Które tłuszcze warto wykorzystywać w diecie?

Utarło się, że tłuszcze są wysokokaloryczne, a przez to mają negatywny wpływ na zdrowie i sylwetkę. To błąd. Stanowią one jeden z podstawowych składników odżywczych, niezbędnych do prawidłowej pracy organizmu. Warto jednak pamiętać, że dzielą się na te „dobre” i „złe”, a każdy z ich rodzajów wykazuje inne właściwości.

Tłuszcze nienasycone pełnią w organizmie głównie funkcję energetyczną – 1 g dostarcza aż 9 kcal, czyli ponad dwa razy tyle, co 1 g białek lub węglowodanów. To dzięki nim pozyskiwane jest około 20-30% dziennego zapotrzebowania kalorycznego. Ponadto umożliwiają przyswajanie witamin A, D, E, K; chronią przed nadmierną utratą ciepła oraz poprawiają funkcjonowanie układu krążenia. Są źródłem nienasyconych kwasów tłuszczowych, które nie są syntetyzowane przez ludzki organizm.

Niestety istnieje również druga strona medalu. To również tłuszcze – tyle, że nasycone – są odpowiedzialne za działanie hipocholesterolemiczne (podnoszą poziom cholesterolu we krwi), co prowadzi do zmian miażdżycowych, a w ich konsekwencji do choroby niedokrwiennej serca. Coraz częściej mówi się o wpływie np. oleju palmowego na wystąpienie zmian nowotworowych czy nawet rozwój cukrzycy insulinoniezależnej oraz otyłości (dotykającej coraz większej liczby osób).

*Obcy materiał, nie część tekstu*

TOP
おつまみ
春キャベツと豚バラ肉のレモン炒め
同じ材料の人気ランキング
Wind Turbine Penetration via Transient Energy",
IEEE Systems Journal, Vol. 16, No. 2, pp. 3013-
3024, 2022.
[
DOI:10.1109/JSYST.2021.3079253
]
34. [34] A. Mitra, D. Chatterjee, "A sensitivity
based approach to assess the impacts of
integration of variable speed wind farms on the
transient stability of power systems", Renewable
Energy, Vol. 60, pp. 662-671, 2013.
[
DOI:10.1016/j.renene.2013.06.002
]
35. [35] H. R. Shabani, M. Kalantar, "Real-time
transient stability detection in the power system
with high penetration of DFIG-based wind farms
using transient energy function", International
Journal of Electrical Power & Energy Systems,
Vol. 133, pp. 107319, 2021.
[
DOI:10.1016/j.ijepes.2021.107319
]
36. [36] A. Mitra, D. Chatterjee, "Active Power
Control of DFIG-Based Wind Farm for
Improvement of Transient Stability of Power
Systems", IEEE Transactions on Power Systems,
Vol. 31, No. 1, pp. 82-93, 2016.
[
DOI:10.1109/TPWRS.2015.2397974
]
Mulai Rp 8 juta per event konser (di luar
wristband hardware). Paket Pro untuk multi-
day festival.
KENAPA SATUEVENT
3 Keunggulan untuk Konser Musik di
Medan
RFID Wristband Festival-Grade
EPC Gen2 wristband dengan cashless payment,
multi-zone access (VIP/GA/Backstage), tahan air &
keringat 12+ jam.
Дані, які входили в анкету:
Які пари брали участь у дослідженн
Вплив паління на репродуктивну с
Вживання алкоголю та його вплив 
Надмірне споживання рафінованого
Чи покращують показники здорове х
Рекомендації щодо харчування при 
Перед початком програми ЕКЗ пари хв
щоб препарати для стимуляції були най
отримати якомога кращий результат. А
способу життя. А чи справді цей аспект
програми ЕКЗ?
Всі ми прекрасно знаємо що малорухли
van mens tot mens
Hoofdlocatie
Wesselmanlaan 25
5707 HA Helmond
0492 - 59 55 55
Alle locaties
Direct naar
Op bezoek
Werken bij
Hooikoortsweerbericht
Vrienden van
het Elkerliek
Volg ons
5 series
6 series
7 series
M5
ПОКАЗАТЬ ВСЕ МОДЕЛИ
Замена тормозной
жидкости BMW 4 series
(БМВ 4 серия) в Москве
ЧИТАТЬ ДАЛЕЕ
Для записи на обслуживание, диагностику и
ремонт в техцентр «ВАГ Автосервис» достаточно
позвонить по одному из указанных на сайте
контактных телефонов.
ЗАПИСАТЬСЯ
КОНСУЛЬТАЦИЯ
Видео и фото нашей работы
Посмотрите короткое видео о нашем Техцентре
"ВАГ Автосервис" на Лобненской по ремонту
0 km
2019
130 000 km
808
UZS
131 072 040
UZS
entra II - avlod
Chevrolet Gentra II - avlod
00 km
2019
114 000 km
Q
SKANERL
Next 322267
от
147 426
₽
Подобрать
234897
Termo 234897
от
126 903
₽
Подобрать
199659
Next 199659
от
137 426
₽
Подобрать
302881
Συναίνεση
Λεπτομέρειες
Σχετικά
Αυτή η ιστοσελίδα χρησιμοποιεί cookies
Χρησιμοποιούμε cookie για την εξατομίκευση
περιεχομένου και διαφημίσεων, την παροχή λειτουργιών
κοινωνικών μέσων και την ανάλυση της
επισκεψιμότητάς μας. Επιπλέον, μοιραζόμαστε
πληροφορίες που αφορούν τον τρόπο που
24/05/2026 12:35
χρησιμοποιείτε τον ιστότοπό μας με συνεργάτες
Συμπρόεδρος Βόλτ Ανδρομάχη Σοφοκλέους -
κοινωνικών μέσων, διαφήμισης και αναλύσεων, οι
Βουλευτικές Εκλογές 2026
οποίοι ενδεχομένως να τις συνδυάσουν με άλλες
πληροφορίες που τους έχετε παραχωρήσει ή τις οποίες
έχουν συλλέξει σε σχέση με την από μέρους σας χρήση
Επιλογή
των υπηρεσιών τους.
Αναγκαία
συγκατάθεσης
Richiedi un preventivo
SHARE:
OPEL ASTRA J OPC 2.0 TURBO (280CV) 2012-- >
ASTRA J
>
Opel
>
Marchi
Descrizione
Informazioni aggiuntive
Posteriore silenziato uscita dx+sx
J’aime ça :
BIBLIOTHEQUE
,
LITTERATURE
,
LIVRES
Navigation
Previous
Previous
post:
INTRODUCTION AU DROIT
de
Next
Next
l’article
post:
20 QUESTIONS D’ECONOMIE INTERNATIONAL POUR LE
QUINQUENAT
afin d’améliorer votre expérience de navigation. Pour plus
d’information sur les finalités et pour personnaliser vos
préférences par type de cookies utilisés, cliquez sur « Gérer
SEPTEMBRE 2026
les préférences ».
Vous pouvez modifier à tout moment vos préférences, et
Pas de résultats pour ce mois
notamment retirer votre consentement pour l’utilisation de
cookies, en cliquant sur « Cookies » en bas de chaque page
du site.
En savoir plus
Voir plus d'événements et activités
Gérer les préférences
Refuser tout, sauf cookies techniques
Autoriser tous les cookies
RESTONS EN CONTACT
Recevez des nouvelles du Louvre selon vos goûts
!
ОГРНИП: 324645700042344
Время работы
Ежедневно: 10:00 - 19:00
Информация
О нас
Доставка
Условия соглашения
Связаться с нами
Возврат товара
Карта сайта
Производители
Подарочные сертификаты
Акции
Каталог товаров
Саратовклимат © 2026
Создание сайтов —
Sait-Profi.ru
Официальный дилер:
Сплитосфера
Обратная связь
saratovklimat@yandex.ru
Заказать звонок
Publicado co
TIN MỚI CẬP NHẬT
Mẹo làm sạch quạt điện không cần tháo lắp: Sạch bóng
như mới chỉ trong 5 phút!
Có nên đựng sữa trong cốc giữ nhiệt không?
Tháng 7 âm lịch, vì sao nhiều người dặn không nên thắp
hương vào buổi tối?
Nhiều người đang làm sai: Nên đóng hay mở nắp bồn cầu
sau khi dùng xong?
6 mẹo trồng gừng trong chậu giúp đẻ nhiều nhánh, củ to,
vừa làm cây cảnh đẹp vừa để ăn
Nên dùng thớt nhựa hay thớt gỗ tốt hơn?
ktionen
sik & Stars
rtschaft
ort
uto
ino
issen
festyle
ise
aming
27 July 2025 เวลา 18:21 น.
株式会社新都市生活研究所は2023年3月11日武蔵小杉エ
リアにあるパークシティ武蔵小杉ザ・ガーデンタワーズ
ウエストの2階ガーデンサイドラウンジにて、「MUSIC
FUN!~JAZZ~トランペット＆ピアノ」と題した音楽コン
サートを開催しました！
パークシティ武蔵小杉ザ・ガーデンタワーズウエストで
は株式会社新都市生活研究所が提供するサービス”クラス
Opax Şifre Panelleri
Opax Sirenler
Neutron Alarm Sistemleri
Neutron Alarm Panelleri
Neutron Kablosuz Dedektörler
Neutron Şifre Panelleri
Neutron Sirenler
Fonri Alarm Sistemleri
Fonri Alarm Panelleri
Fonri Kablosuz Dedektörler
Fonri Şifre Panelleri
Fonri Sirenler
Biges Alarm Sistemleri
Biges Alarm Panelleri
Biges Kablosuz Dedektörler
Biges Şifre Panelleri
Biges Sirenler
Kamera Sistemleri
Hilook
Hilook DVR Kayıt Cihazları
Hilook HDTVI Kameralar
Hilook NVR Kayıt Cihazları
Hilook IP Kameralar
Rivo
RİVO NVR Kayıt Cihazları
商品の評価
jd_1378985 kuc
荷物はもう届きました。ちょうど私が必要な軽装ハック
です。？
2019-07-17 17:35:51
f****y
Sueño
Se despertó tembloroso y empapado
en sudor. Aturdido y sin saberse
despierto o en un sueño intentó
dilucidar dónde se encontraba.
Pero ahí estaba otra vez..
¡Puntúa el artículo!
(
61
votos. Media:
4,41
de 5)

Tłuszcze nasycone a nienasycone

Aby w pełni wykorzystać walory tłuszczów (jest ich – wbrew obiegowej opinii – całkiem sporo), należy sięgać po te „dobre” oraz ograniczyć spożycie tych “złych”. Poniżej znajdziesz podpowiedź, na których z nich najlepiej smażyć oraz które lepiej wypadną np. w sałatce.

Tłuszcz do smażenia

Jeśli przygotowujesz smażoną potrawę (sugerujemy nie robić tego zbyt często), najlepiej będzie, jeśli wykorzystasz do tego jeden z olejów rafinowanych, np. rzepakowy lub kokosowy (każdy z nich kupisz w wersji rafinowanej). Dzięki odpowiedniej obróbce mają one wysoki punkt dymienia (czyli moment, w którym zaczynają się rozpadać na związki szkodliwe dla zdrowia, tracą wartości odżywcze i zaczynają psuć smak dania). Tłuszcz, na którym chcesz smażyć (niekoniecznie musi to być olej), powinien mieć jak najmniej wielonienasyconych kwasów tłuszczowych, a jak najwięcej jednonienasyconych. Nada się do tego dobrej jakości masło (może być także klarowane) czy smalec.

Tłuszcz do pieczenia

Większość dań można upiec bez dodawania tłuszczów, ale nie zawsze się bez nich obejdziesz. Po które z nich wtedy sięgnąć? Nada się rafinowany olej roślinny, ale również twarda margaryna dobrej jakości. Jeśli zdecydujesz się na tę drugą, przed zakupem sprawdź skład i wybierz taką, która będzie pozbawiona izomerów trans, a także utwardzonych lub uwodornionych olejów/tłuszczów roślinnych.

A może gotowanie?

Jeśli wolisz gotować niż piec i smażyć (zdecydowanie polecamy!), nie musisz dodawać do potraw żadnych tłuszczów. Zamiast tego możesz skupić się w pełni na głównych składnikach przygotowywanych dań. Jeżeli chcesz wzbogacić dietę o jak najwięcej “dobrych” tłuszczów, znajdziesz ich dużo w rybach i owocach morza. Zawarte w nich kwasy omega-3 są jednymi z najcenniejszych kwasów tłuszczowych, których niestety większość z nas jada na co dzień zbyt mało.

Tłuszcze do podawania na zimno

O zdrowe tłuszcze warto wzbogacać wszystkie dania podawane na zimno. W szczególności mamy na myśli wszelkiego rodzaju sałatki, do których możesz dodać np. dobrej jakości oliwę z oliwek. To jeden z najlepszych tłuszczów do stosowania na zimno, ale z pewnością nie jedyny. Równie dobrze możesz wypróbować olej rzepakowy, lniany albo z czarnuszki. Jeśli będziesz stosować je na przemian, prawdopodobnie nigdy ci się nie znudzą.